A bem da verdade, é importante destacar (e protestar) que essa banalização brasileira das conduções coercitivas é um fenômeno histórico, tendo sempre sido comum na periferia, para persecuções criminais de delitos patrimoniais, da Lei de Drogas, em operações nas favelas – além de buscas e apreensões sem mandados, prisões em flagrantes falsos, entre outras tantas arbitrariedades contra essa gente.

Trata-se daquilo que o Prof. Zaffaroni chama de avanço do Estado de Polícia em face do de Direito que, como dito, é comum para os brasileiros mais pobres, que, por um lado, são completamente abandonados pelo Estado no que diz respeito aos direitos e garantias (individuais e sociais), mas, por outro, sempre lembrados para terem a dignidade arrancada pelo, não raro ilegítimo, exercício do poder punitivo estatal.

Muito bem, a banalização das práticas de conduções coercitivas tem se dado de ordem quantitativa e qualitativa, com uma massificação de um instrumento de investigação que deveria ser restrito às situações excepcionalmente previstas em lei.

Assim, primeiramente, exige o artigo 260 do CPP que as conduções coercitivas ocorrerão quando o acusado (com extensão para o investigado) não atender às intimações, circunstância que pressupõe, é evidente, a sua prévia intimação.

Neste ponto, o que pode ser observado é que as conduções se têm dado sem sequer ter havido intimação, num ilegítimo exercício do Poder de Polícia estatal para intimidar e humilhar o cidadão.

Como se não bastasse, tem-se realizado conduções coercitivas sem garantir o direito de defesa ao indivíduo, que, ou não tem advogado constituído, ou, se tem, não lhe foi disponibilizado acesso aos autos de investigação como garantido pela súmula 14 do STF, assim como pelo artigo 7º, XIV, da Lei Federal 8.906/94 (Estatuto da Advocacia e da OAB).

Ora, é direito do cidadão ser representado por uma defesa que tenha tido tempo hábil para estudar os autos da investigação e poder, assim, lhe informar a razão da intimação e o teor da investigação.

Ao contrário, o que tem ocorrido é um espetáculo público de vilipêndio às garantias constitucionais com um estado policial que vem buscar o cidadão às seis horas da manhã, sem direito de defesa, mas tendo a sua dignidade truculentamente arrancada, com uma sórdida exposição para a família e a sociedade em geral.

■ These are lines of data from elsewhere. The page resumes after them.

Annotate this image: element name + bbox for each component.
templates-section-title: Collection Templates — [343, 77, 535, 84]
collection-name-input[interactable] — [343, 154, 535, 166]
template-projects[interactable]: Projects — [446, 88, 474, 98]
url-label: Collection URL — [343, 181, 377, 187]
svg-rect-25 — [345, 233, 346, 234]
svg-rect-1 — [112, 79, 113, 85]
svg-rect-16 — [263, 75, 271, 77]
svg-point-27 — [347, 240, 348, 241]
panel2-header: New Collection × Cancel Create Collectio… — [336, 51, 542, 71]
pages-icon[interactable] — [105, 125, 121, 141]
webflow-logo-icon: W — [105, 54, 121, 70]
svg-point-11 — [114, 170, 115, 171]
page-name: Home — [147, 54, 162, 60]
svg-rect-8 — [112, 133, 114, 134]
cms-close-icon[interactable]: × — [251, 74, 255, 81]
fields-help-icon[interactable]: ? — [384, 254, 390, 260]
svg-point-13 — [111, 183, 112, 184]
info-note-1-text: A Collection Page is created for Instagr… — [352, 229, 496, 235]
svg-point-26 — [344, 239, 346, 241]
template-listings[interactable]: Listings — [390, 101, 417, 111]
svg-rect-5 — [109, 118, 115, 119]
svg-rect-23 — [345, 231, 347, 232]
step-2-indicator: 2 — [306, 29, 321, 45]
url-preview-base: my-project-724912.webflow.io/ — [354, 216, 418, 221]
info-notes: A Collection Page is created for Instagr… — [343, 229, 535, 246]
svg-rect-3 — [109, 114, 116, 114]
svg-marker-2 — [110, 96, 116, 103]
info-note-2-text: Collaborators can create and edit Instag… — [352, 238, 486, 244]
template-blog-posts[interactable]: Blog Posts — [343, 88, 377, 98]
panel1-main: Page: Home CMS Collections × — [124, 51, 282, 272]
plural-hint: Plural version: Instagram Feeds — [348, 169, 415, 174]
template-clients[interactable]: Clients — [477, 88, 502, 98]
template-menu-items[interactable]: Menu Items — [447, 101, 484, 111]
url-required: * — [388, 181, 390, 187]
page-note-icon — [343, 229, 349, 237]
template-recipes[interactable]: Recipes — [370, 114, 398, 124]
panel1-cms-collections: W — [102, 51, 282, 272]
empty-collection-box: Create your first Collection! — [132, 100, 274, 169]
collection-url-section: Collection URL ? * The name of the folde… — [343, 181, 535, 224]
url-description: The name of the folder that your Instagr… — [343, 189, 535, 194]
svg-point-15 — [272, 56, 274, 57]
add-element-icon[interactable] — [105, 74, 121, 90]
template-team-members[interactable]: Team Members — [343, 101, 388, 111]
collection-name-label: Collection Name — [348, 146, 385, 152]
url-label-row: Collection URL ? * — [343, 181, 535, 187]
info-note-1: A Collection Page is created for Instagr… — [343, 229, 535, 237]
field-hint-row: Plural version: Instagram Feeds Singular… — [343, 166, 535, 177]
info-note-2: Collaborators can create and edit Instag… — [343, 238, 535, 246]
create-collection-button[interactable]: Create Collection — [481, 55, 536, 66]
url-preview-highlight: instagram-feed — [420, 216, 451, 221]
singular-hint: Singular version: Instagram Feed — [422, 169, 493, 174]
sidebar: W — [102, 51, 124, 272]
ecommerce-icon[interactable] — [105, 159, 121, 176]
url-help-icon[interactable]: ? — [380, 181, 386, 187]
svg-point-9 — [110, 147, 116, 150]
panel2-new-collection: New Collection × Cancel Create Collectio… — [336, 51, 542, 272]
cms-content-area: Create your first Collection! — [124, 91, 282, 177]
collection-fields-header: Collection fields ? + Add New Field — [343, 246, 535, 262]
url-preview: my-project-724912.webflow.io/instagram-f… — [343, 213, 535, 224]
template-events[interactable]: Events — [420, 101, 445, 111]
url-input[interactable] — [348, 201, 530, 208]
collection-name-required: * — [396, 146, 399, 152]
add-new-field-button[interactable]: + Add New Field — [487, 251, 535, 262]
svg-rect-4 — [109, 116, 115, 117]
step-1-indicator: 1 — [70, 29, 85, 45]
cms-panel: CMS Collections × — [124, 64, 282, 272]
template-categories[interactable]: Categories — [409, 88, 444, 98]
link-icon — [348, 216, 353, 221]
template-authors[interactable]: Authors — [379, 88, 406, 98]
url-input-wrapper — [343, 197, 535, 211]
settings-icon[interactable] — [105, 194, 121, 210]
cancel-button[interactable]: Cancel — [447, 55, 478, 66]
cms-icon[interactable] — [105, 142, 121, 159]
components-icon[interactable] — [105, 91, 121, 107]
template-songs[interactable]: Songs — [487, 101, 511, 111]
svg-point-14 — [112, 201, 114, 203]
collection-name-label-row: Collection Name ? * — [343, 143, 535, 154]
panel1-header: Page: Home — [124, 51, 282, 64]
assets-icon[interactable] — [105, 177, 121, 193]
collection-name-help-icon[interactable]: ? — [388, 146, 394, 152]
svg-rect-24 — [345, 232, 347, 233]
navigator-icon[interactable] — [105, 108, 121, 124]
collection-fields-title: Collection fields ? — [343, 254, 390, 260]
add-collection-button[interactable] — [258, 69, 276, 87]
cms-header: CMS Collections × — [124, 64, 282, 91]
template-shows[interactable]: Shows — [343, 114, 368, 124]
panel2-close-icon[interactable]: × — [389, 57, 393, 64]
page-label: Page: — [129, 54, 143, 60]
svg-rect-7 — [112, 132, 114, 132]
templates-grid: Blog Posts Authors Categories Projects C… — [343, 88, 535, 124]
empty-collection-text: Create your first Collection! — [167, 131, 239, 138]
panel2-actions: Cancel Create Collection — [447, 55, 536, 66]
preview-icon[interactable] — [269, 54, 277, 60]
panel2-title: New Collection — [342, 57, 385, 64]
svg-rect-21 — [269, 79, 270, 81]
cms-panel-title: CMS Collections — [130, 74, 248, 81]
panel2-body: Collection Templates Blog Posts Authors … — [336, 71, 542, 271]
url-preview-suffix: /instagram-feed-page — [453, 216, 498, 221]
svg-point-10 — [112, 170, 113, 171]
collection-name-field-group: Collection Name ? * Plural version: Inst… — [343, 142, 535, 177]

Se isto tem acontecido para quem tem condições de contratar um advogado, quanto mais para quem não tem, e é obrigado a ser representado por uma Defensoria Pública que sempre foi abandonada pelos estados e pela União, não tendo condições de sequer ter contato com os assistidos antes das audiências, muito menos acompanhar a investigação preliminar.

É por isso que o Sistema de Justiça Criminal precisa, com urgência, estruturar as Defensorias Públicas para disponibilizarem mais profissionais para atuarem nas fases judiciais, e, especialmente, nas investigações preliminares, por ser o momento em que se forma a espinha dorsal da persecução criminal e traça os primeiros passos – não raro, os mais importantes – do processo penal.

Por fim, para além da necessidade de criticar a banalização das conduções coercitivas para colher depoimentos dos investigados – e também dos acusados –, precisa ser banida a prática, ainda que fosse conforme a disposição do artigo 260 do CPP, vez que inconstitucional.

É inconstitucional a condução coercitiva para interrogatórios – que, num vocábulo menos autoritário, seria esclarecimentos do investigado –, exatamente por contrariar o direito de não autoincriminação (art. 5º, LVIII, CR/88), situação que já fora inclusive reconhecida pelo STF nos julgamentos das ADPF’s 395 e 444.

Ora, se o cidadão investigado ou acusado possui o direito ao silêncio no seu depoimento, que é antes de instrumento de prova, um meio de defesa, qual a razão de buscá-lo com coerção para prestar depoimento?!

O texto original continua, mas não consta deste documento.